The following example shows a simple use case how to implement your realtime-logic:
server.topic('todos', ({ room, collection, user }) => {
room('active-users').join();
let query = { groups: user.groups };
collection('tasks')
.query(query)
.queryChanges(query);
});
If a client subscribes to a topic he will receive:
- all future events of the room active-users
- all tasks of "his" groups as a direct response to his subscription-request
- all future changes of task-items (e.g. someone concluded a task or edited the purpose of a task)
It looks like dreamcode, but it's really just that simple. All the heavy parts are abstracted by Durga.
Let's summarize: We have three types of handlers, which can be called from client:
- Events for _fire-and-forget _cases.
- Methods to request something from the server.
- Topics to combine realtime-events into logical blocks.

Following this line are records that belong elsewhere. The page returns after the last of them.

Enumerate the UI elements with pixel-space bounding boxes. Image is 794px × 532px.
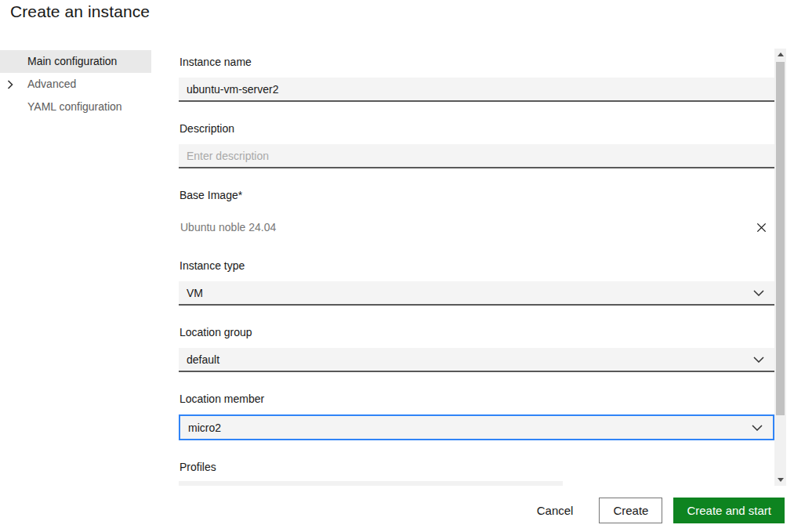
location-group-value: default bbox=[187, 353, 219, 366]
location-member-label: Location member bbox=[179, 393, 774, 407]
chevron-down-icon bbox=[752, 425, 763, 431]
sidebar-item-label: Main configuration bbox=[27, 55, 117, 67]
profiles-label: Profiles bbox=[179, 461, 774, 475]
scrollbar-down-button[interactable] bbox=[774, 474, 786, 486]
vertical-scrollbar[interactable] bbox=[774, 49, 786, 486]
location-group-select[interactable]: default bbox=[179, 348, 774, 372]
profiles-select-clipped[interactable] bbox=[179, 481, 563, 486]
base-image-value: Ubuntu noble 24.04 bbox=[179, 221, 276, 233]
cancel-button[interactable]: Cancel bbox=[537, 504, 574, 517]
sidebar: Main configuration Advanced YAML configu… bbox=[0, 50, 151, 118]
footer-actions: Cancel Create Create and start bbox=[0, 494, 794, 532]
base-image-row: Ubuntu noble 24.04 bbox=[179, 215, 774, 239]
location-member-value: micro2 bbox=[188, 422, 221, 434]
description-label: Description bbox=[179, 122, 774, 136]
sidebar-item-yaml-configuration[interactable]: YAML configuration bbox=[0, 96, 151, 118]
instance-type-label: Instance type bbox=[179, 259, 774, 273]
scrollbar-up-button[interactable] bbox=[774, 49, 786, 60]
location-member-select[interactable]: micro2 bbox=[179, 414, 774, 440]
triangle-up-icon bbox=[778, 52, 784, 56]
sidebar-item-label: YAML configuration bbox=[27, 100, 122, 113]
location-group-label: Location group bbox=[179, 326, 774, 340]
sidebar-item-label: Advanced bbox=[27, 78, 76, 90]
x-icon bbox=[756, 222, 767, 233]
description-input[interactable] bbox=[179, 144, 774, 168]
create-and-start-button[interactable]: Create and start bbox=[673, 498, 785, 523]
chevron-right-icon bbox=[7, 73, 13, 96]
instance-name-input[interactable] bbox=[179, 78, 774, 102]
base-image-label: Base Image* bbox=[179, 189, 774, 203]
instance-name-label: Instance name bbox=[179, 56, 774, 70]
instance-type-value: VM bbox=[187, 287, 203, 299]
sidebar-item-main-configuration[interactable]: Main configuration bbox=[0, 50, 151, 73]
chevron-down-icon bbox=[753, 356, 764, 363]
main-configuration-form: Instance name Description Base Image* Ub… bbox=[179, 49, 774, 486]
chevron-down-icon bbox=[753, 290, 764, 296]
base-image-clear-button[interactable] bbox=[752, 219, 770, 236]
triangle-down-icon bbox=[778, 478, 784, 482]
create-button[interactable]: Create bbox=[599, 498, 662, 523]
instance-type-select[interactable]: VM bbox=[179, 281, 774, 306]
sidebar-item-advanced[interactable]: Advanced bbox=[0, 73, 151, 96]
page-title: Create an instance bbox=[10, 2, 150, 21]
scrollbar-thumb[interactable] bbox=[776, 62, 785, 415]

But does it scale? Until now there is nothing stored on the server. No session, no data, no event-pools, nothing. The basic idea behind Durga is that every type of persistent data should be excluded from your realtime-server. What does it mean?
- You have events, which should reach multiple clients? - Use an external messaging queue for that.
- You need to store data and would like to inform connected clients about these changes? Whats about using RethinkDB?
Durga will not implement a "rooming"-pool or an event-queue for delivering events. But it will give you a neat way to use such services.